Consider the equation $9x^2e^{-x}=1$, Let c be the greatest positive root. Find the greatest positive integer $n$ such that $n<c$.
I was able to do this question by converting it into $9x^2=e^x$, then into $2\ln(3)+2\ln(x)-x=0$, then I defined $f(x)=2\ln(3)+2\ln(x)-x$ and showed that there is a sign change between $f(5)$ and $f(6)$ by using rough decimal approximations that I happened to know. This leads to the answer of $n=5$. I should note that a previous part of the question had me sketch the graph $y=9x^2e^{-x}$ for some intuition.
My problem is the fact that I had to use knowledge of decimal expansions which is not a favourable method for me. I'm curious to see if anyone knows of more efficient or elegant methods to answer this problem.
Thanks in advance.
Sooner or later, you will learn that the only explicit solutions of the equation are given in terms of Lambert function which is very useful and extensively used in many areas.
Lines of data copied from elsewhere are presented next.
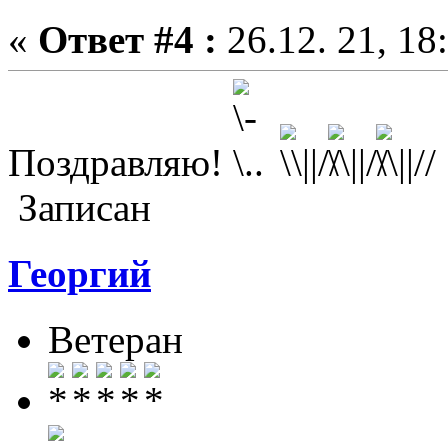
«
Ответ #4 :
26.12. 21, 18
Поздравляю!
Записан
Георгий
Ветеран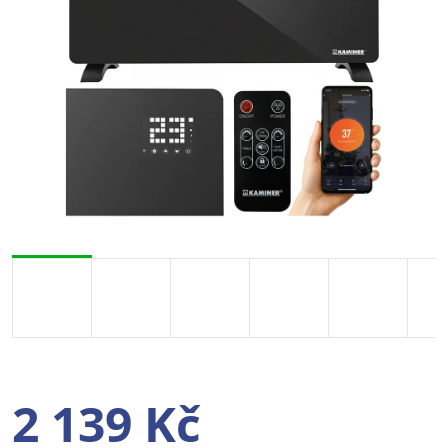
2 139 Kč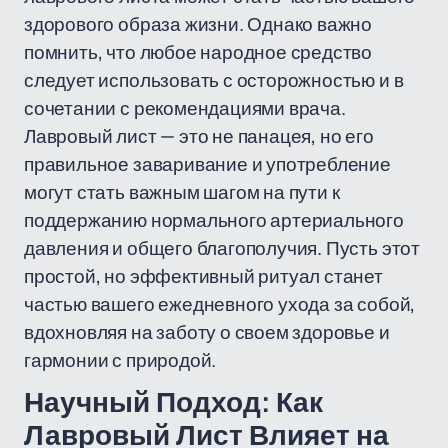
здорового образа жизни. Однако важно
помнить, что любое народное средство
следует использовать с осторожностью и в
сочетании с рекомендациями врача.
Лавровый лист — это не панацея, но его
правильное заваривание и употребление
могут стать важным шагом на пути к
поддержанию нормального артериального
давления и общего благополучия. Пусть этот
простой, но эффективный ритуал станет
частью вашего ежедневного ухода за собой,
вдохновляя на заботу о своем здоровье и
гармонии с природой.
Научный Подход: Как
Лавровый Лист Влияет на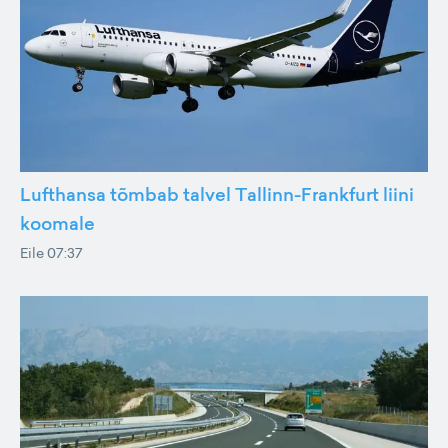
Lufthansa tõmbab talvel Tallinn-Frankfurt liini
koomale
Eile 07:37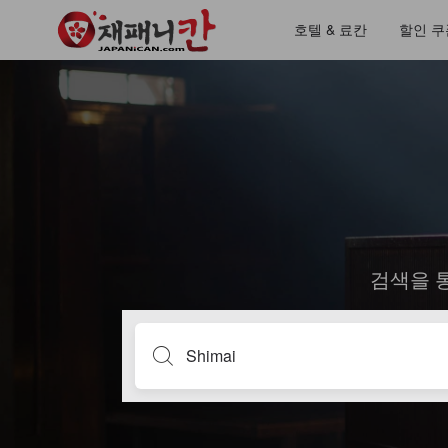
호텔 & 료칸
할인 쿠
검색을 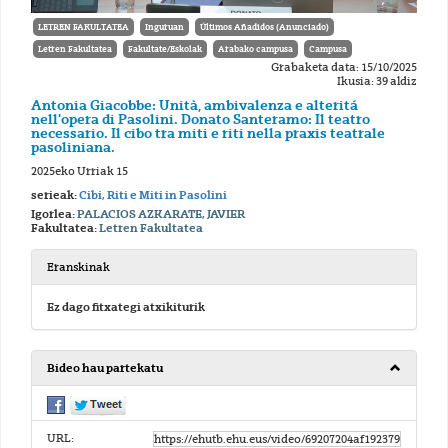
LETREN FAKULTATEA
Inguruan
Últimos Añadidos (Anunciado)
Letren Fakultatea
Fakultate/Eskolak
Arabako campusa
Campusa
Grabaketa data: 15/10/2025
Ikusia: 39 aldiz
Antonia Giacobbe: Unità, ambivalenza e alteritá
nell'opera di Pasolini. Donato Santeramo: Il teatro
necessario. Il cibo tra miti e riti nella praxis teatrale
pasoliniana.
2025eko Urriak 15
serieak:
Cibi, Riti e Miti in Pasolini
Igorlea:
PALACIOS AZKARATE, JAVIER
Fakultatea:
Letren Fakultatea
Eranskinak
Ez dago fitxategi atxikiturik
Bideo hau partekatu
URL: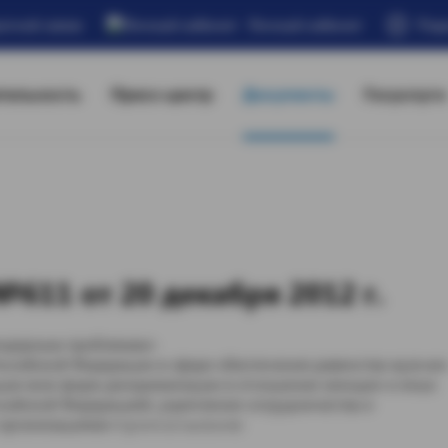
атной связи
Личный кабинет
Под
тельность
Пресс-центр
Документы
Госуслуги
611 от 20 декабря 2012 г.
ендерным проблемам»
оссийской Федерации в сфере обеспечения равенства мужчин
ации всех форм дискриминации в отношении женщин и иных
ийской Федерацией, укрепления сотрудничества и
анизациями п р и к а з ы в а ю: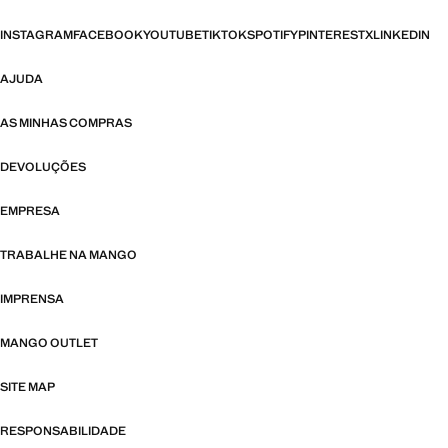
INSTAGRAM
FACEBOOK
YOUTUBE
TIKTOK
SPOTIFY
PINTEREST
X
LINKEDIN
AJUDA
AS MINHAS COMPRAS
DEVOLUÇÕES
EMPRESA
TRABALHE NA MANGO
IMPRENSA
MANGO OUTLET
SITE MAP
RESPONSABILIDADE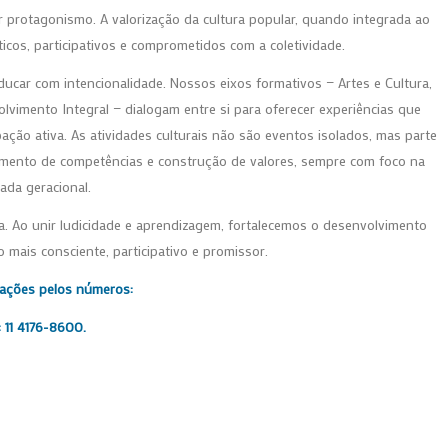
 protagonismo. A valorização da cultura popular, quando integrada ao
ticos, participativos e comprometidos com a coletividade.
ar com intencionalidade. Nossos eixos formativos — Artes e Cultura,
vimento Integral — dialogam entre si para oferecer experiências que
pação ativa. As atividades culturais não são eventos isolados, mas parte
imento de competências e construção de valores, sempre com foco na
ada geracional.
va. Ao unir ludicidade e aprendizagem, fortalecemos o desenvolvimento
 mais consciente, participativo e promissor.
oações pelos números:
 11 4176-8600.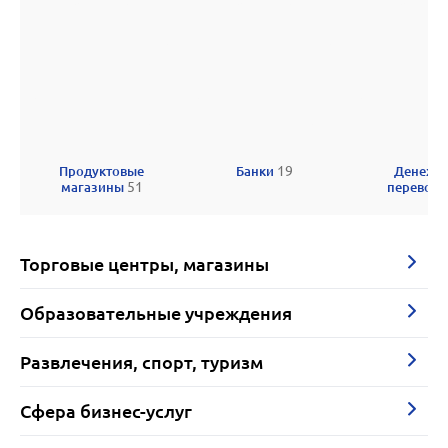
Продуктовые
Банки
19
Денежн
магазины
51
перевод
Торговые центры, магазины
Образовательные учреждения
Развлечения, спорт, туризм
Сфера бизнес-услуг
Just by curiosity, type Lambert on the eseach bar of the site and you will notice $4047$ entries.
The root you are looking for is given by $$x=-2 W_{-1}\left(-\frac{1}{6}\right)$$ which you can approximate using the expansion given in the linked page
$$W_{-1}(t)=L_1-L_2+\frac{L_2}{L_1}+\frac{L_2(L_2-2)}{2L_1^2}+\frac{L_2(6-9L_2+2L_2^2)}{6L_1^3}+\cdots$$ where where $L_1=\log(-t)$ and $L_2=\log(-L_1)$.
Using the truncated expansion, this would give $x \sim 5.70664$ while the exact solution is $x=5.66630$.